Nuveen utilises an investment process that combines quantitative techniques, fundamental analysis and risk management. The lead senior portfolio manager that will be principally responsible for CAPS is Bob Doll, a chief equity strategist at Nuveen. Bob manages Nuveen’s Large Cap Equity Series, which includes traditional large cap equities, specialty categories and alternative strategies. He is a highly respected authority on the equities markets among investors, advisors, and the media. As the author of widely-followed weekly commentaries and annual market predictions, Bob provides ongoing, timely market perspectives.

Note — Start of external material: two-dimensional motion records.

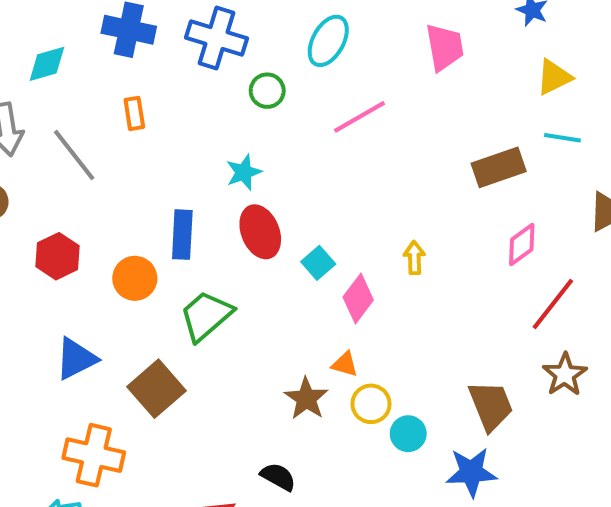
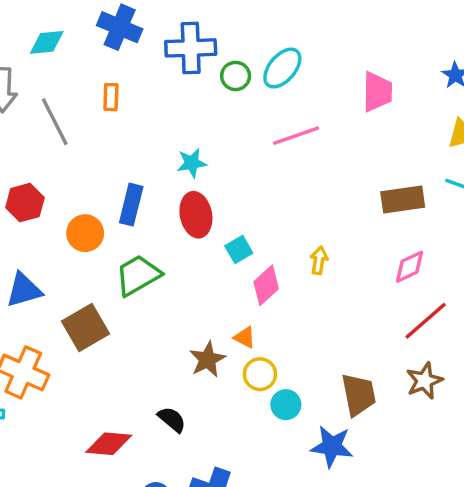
blue cross: (217, 38) -> (191, 48), turned -30
green circle: (267, 91) -> (236, 76), moved

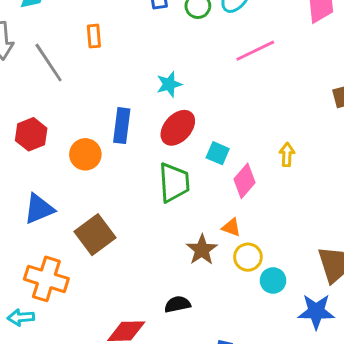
red ellipse: (196, 215) -> (178, 128), turned 60
cyan square: (239, 249) -> (218, 153), turned -30
green trapezoid: (138, 275) -> (174, 182), moved, turned 123
black semicircle: (172, 419) -> (177, 304), turned -45

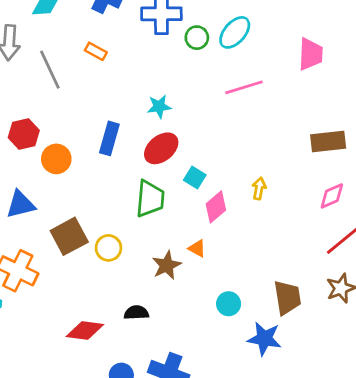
orange rectangle: (94, 36) -> (96, 51), turned -65
orange circle: (85, 154) -> (56, 159), moved
yellow circle: (248, 257) -> (108, 248), moved

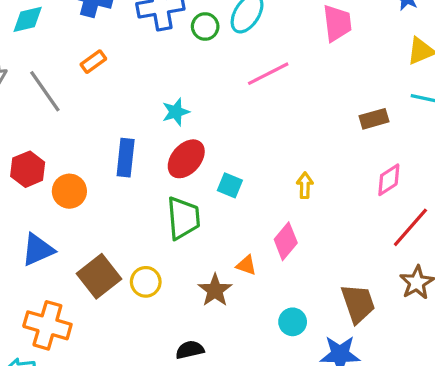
orange rectangle: (96, 51) -> (93, 62), turned -55
brown rectangle: (328, 142) -> (374, 119), size x0.7
pink diamond: (216, 207) -> (286, 241), moved

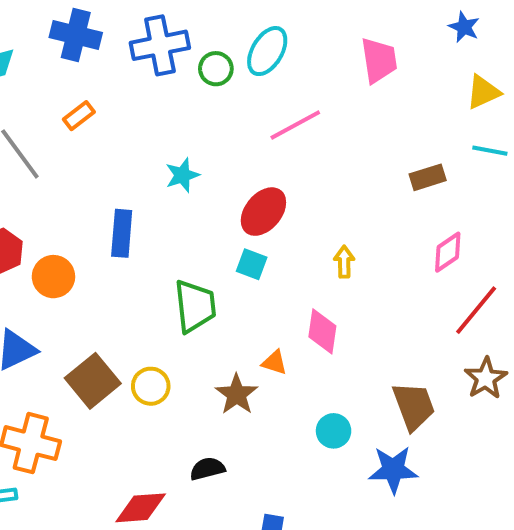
red ellipse: (186, 159) -> (263, 212), moved
pink diamond: (286, 241) -> (322, 331), turned -30

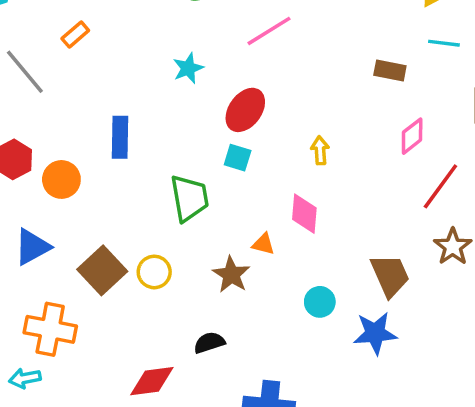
cyan star: (182, 175) -> (188, 68), moved
brown rectangle: (428, 177) -> (390, 70), turned 32

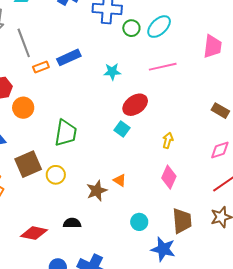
orange rectangle: (75, 34) -> (41, 67), moved
blue rectangle: (120, 137) -> (69, 57), moved, turned 45
green trapezoid: (189, 198) -> (66, 133), moved
pink diamond: (304, 214) -> (169, 177), moved

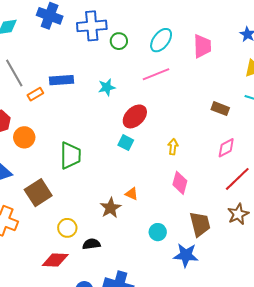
cyan ellipse: (159, 27) -> (161, 40), moved
blue rectangle: (69, 57) -> (62, 80), turned 30
yellow circle: (56, 175) -> (67, 228), moved

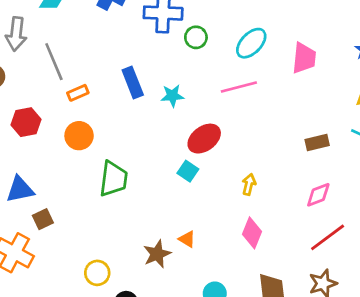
blue rectangle: (62, 80) -> (133, 83), moved, turned 65
brown rectangle: (220, 109) -> (317, 143), turned -42
orange circle: (24, 137) -> (79, 136), moved
brown square: (38, 193) -> (43, 219), moved, size x0.6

TIME seeks to provide holders of units with a high level of current income through monthly distributions. Under normal market conditions, TIME invests primarily in a diversified portfolio of below investment grade corporate debt securities rated “BB+” or lower by Standard & Poor’s Rating Services and Fitch Ratings or “Ba1” or lower by Moody’s Investor Services, Inc. at the time of investment. The portfolio will generally have an average duration of less than three years. Evolve Funds has retained Nuveen to act as sub-advisor for TIME.
Nuveen employs a bottom-up approach that focuses on credit analysis and relative value. Nuveen seeks to identify securities across diverse sectors and industries that it believes are undervalued or mispriced.
“Active ETFs have been one of the fastest growing segments of the Canadian ETF industry,” says Raj Lala, President & CEO at Evolve Funds. “This segment currently makes up approximately 15 per cent of ETF AUM, but is trending upwards. In fact, this year there have been more sales in Active ETFs than all of 2016. Accordingly, we are very pleased to partner with Nuveen as sub-advisor for these active strategies. Nuveen’s disciplined approach to active management is driven by integrated research and risk management processes.”